(Given information)

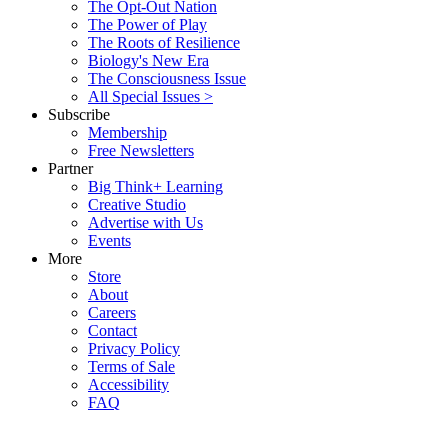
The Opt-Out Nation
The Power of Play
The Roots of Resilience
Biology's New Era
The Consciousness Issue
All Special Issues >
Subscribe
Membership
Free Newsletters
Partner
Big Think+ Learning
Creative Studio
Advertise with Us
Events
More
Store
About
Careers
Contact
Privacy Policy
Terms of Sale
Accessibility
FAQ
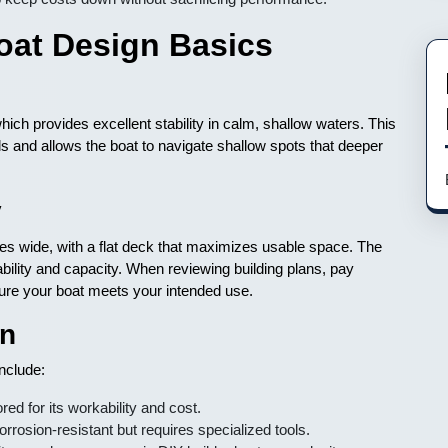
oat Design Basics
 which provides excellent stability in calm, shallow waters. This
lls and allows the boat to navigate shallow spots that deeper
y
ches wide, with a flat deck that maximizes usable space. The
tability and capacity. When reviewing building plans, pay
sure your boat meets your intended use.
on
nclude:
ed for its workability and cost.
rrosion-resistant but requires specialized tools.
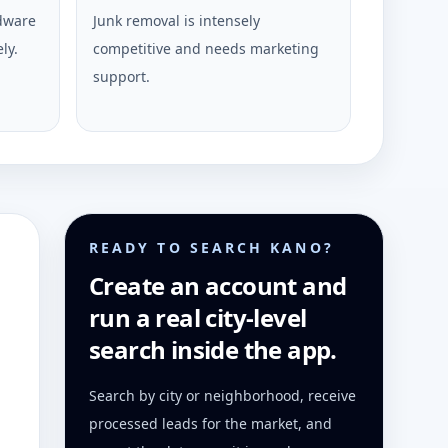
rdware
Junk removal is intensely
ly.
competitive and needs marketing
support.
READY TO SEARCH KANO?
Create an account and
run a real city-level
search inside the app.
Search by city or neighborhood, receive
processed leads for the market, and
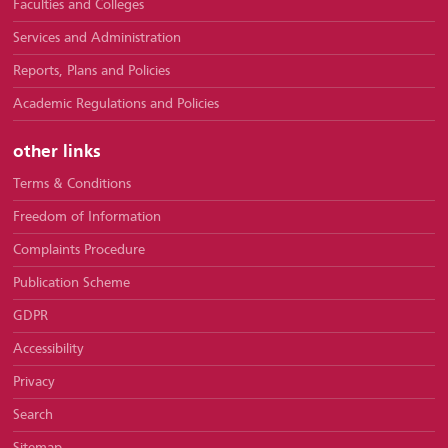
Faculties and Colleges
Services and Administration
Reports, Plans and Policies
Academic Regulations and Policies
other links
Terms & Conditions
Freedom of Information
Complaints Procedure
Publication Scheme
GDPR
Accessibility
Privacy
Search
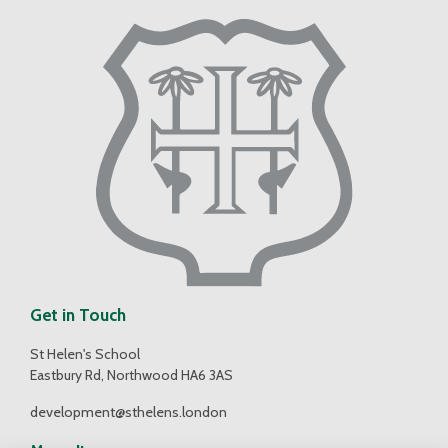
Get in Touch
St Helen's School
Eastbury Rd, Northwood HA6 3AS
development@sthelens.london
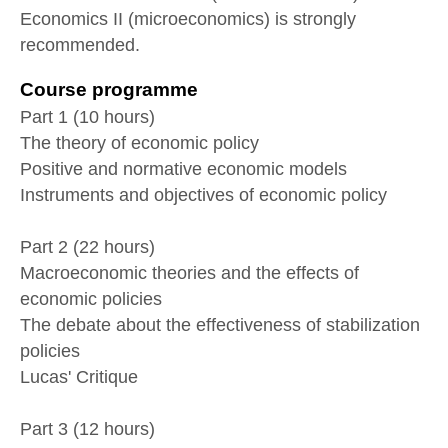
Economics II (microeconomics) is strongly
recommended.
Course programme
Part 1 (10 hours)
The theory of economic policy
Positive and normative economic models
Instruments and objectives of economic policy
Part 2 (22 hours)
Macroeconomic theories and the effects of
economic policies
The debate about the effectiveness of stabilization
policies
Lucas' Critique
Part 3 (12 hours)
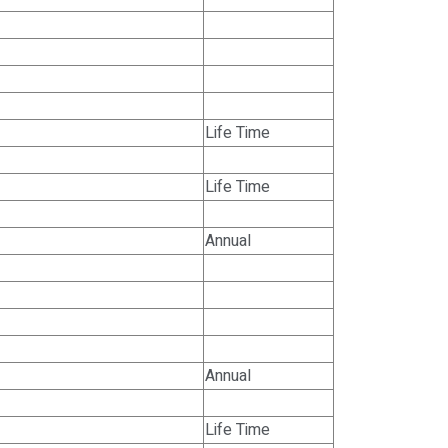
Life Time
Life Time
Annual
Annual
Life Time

(End Given information)

What the task requires: Find every line above that includes the word "with" and report only how many there are.

Solution for this task: 2